I turn to the last of my key points. Finance is very important. My briefing tells me that the prices for disposal in the Republic of Ireland are considerably higher than those in the north. That tells its own story. The Republic is a very competitive place. They are good business people and they are competitive. But if the price for disposing of their waste is significantly higher than that in the north, there must be a story as to why they bring their waste across. There is no currency gain; it is purely that it is cheaper to find a disposer in the north than in the south. I suggest that the reason why prices in the north are so much less is because of the cowboy trade. No one in the industry professionally and legally can offer the prices required to carry out that business in a regulated and legal way. Waste could include arsenic, chemicals, and so on. The more technical and difficult the waste, the more likely the tenderer is to get a good price because the cowboys do not want to get into that. I have been there. People laugh at you and say, “Oh, don’t be silly. Jim will take it away for you. Don’t worry”. There are cowboys behind the scenes, which I believe is understood by the department and the Government.
This order does not go nearly far enough, but it is a start. It says that regulations will be produced that back it up as subordinate legislation. I hope that they will not be too long in coming. In principle, I support the order. It is a move in the right direction.
I, too, thank the Minister for delivering the order to us. The majority of the provisions replicate those in the Clean Neighbourhoods and Environment Act 2005.
As we heard graphically from the noble Lord, Lord Glentoran, who has a great deal of experience in this area, organised gangs are making very large profits on the movement of illegal waste. The environment must get damaged if waste disposal is not properly regulated, and the costs to clean up those unregulated areas are very significant. The draft order provides much stronger powers for enforcement officers and additional powers for the courts to impose wider-ranging and more significant pecuniary penalties to combat and deter illegal waste activity.
I was pleased to see that consultation on the proposals has been undertaken, the main responders being district councils.

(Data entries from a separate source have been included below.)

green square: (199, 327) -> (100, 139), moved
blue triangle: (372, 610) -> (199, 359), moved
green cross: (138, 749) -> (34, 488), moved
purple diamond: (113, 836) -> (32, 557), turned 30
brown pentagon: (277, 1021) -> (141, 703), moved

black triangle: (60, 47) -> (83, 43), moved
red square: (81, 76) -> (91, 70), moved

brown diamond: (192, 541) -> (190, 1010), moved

Their main concerns were that the proposals were focused far too narrowly—the noble Lord, Lord Glentoran, made this point—on the powers of the department to deal with waste management and disposal activities. They did not provide a greater role for district councils to become involved in this important area. I am pleased that the Government have recognised that and propose to engage further with district councils on the possibility of enhancing their powers.
In Articles 3 to 9 on the disposal and depositing of waste, I hope that guidance will be given on how the powers of those dealing with such incidents will be undertaken. There will be a need to understand proportionality in dealing with possible offenders, especially as the powers now being given to the people who will police these incidents will be greatly enhanced. Will the Minister explain the term “authorised officer”? We have a definition in Article 9(11), which states:
“In this Article [5E] and Article 5F … ‘authorised officer’ means an officer of the Department who is authorised in writing by the Department for the purposes of this Article”.

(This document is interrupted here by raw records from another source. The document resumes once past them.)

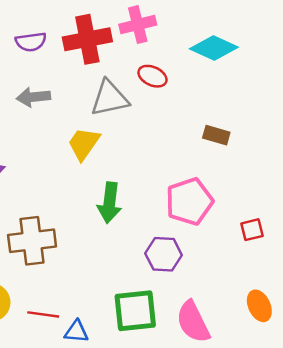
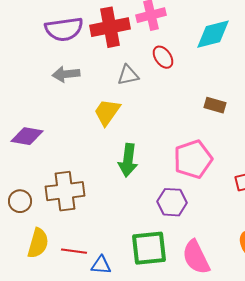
purple semicircle: (31, 42) -> (64, 29), size x1.5
cyan diamond: (214, 48) -> (213, 34), turned -39
red ellipse: (152, 76) -> (163, 57), turned 30
gray triangle: (109, 98) -> (128, 75), size x0.7

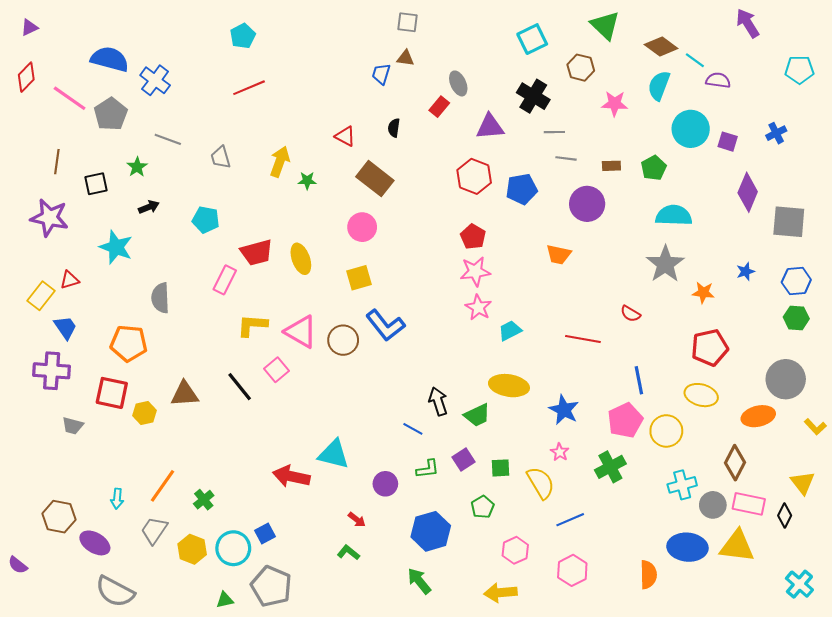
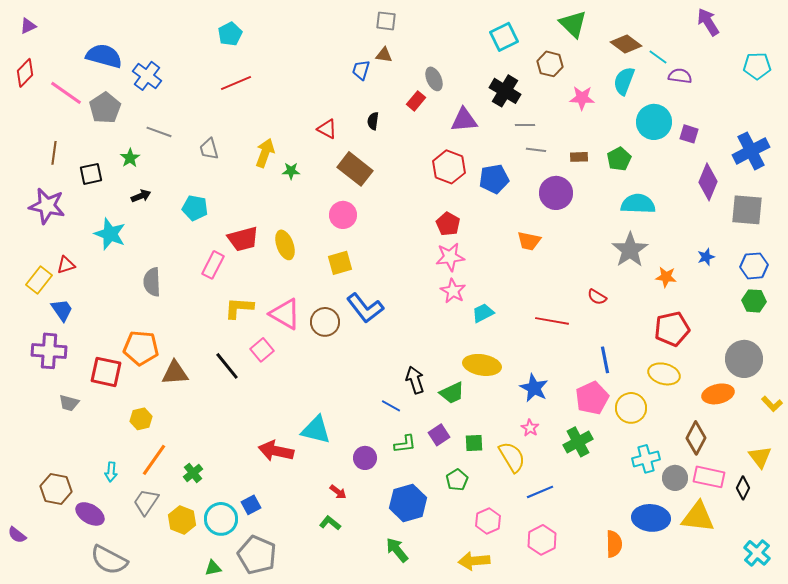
blue cross: (776, 133) -> (751, 151), moved, size x1.8
orange pentagon: (129, 343) -> (141, 348), moved
yellow hexagon: (145, 413) -> (141, 419), moved

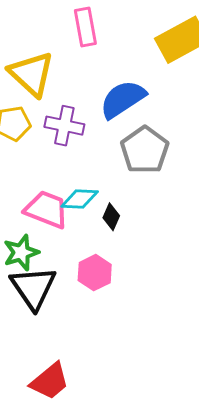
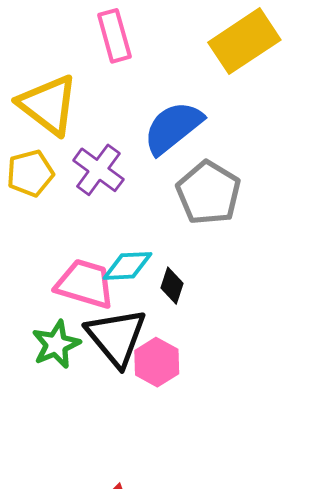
purple cross: (64, 126) -> (98, 170), turned 30
black triangle: (33, 288) -> (116, 337), moved

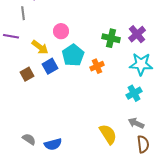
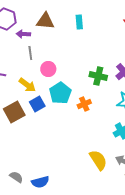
gray line: (23, 13) -> (30, 53), moved
brown square: (27, 74) -> (14, 112), size x1.5
yellow semicircle: (108, 134) -> (98, 160), moved

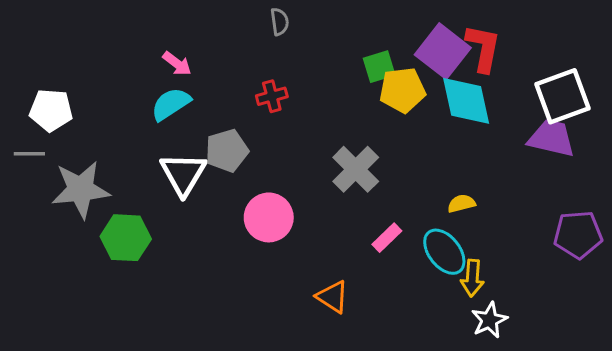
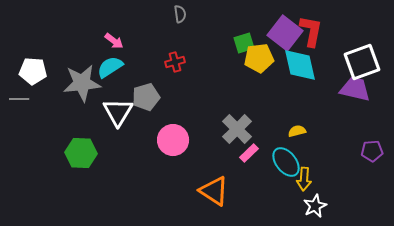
gray cross: (356, 169) -> (237, 129), moved
gray star: (81, 189) -> (82, 83), moved
purple pentagon: (578, 235) -> (372, 151), size x0.7
orange triangle: (332, 297) -> (214, 191), size x1.4

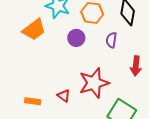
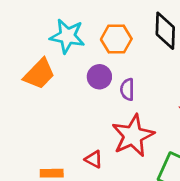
purple semicircle: (111, 40) -> (127, 89), moved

The authorised officer will work alongside, or with, the police. I am concerned about the level and quality of such officers. They will need training. They will have quasi police powers if they are not with a police officer, so that is important. Will the Minister say what discussions there have been with the Republic of Ireland on these measures? It is extremely important that dialogue between the north and the south is clear so that both sides understand the difficulties that each has with the importation and exportation of illegal waste. We on these Benches also welcome the proposals in the main, and hope that the situation on illegal waste tipping is brought to a rapid end.
I thank both noble Lords who have taken part in this short debate. We are working closely with the Republic of Ireland on this matter, and have recently had joint operations on it. One reason why we would want authority to be given to an appropriate level of officer to deal with this is that, as we all know, the police are on occasions suddenly called away on an emergency. We do not want a particular issue to fall by default because the police are called away.

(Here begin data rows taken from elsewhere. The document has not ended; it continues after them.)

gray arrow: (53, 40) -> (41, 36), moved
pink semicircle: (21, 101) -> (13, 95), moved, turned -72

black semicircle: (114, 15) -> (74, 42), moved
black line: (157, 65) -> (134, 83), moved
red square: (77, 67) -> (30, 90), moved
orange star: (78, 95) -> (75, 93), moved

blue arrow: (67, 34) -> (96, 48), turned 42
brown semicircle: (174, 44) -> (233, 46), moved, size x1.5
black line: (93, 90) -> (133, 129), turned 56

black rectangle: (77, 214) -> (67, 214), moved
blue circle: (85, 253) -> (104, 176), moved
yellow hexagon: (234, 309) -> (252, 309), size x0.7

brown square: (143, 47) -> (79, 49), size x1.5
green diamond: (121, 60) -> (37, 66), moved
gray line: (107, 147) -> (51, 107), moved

At an operational level, the departmental officers regularly discuss and share information with their RoI counterparts and assist in investigations. RoI officers have attended Northern Ireland operations in which waste from the Republic has been identified. Department of the Environment officers have been witnesses in RoI prosecution cases. The authorities in both jurisdictions have prepared an action plan to deal with existing waste illegally dumped in Northern Ireland, and to prevent possible future waste movements. The draft plan was presented to the European Commission at a meeting in October 2006, and the Commission welcomed it as a positive step in tackling the problem.
The noble Lord, Lord Glentoran, and the noble Baroness, Lady Harris, recognise that it is a cross-border issue on which we are co-operating fully on both sides. It is also, of course, a European Union issue on which member countries are required to work to the agreed directives. We only have one land border in our country, but the issue must be tackled by countries across the whole European Union. As the noble Lord, Lord Glentoran, recognised, the issue is often that disposal sites are cheaper on one side of the border than on the other. The noble Lord was also concerned about the fact that district councils want, and could have, more authority and powers to deal with this. We are currently in close discussion with them, and envisage that they will be able to have their concerns met as the process moves ahead. It is perfectly true that it is not only an environmental problem, but could be a dangerous health problem. It is important that we deal with that.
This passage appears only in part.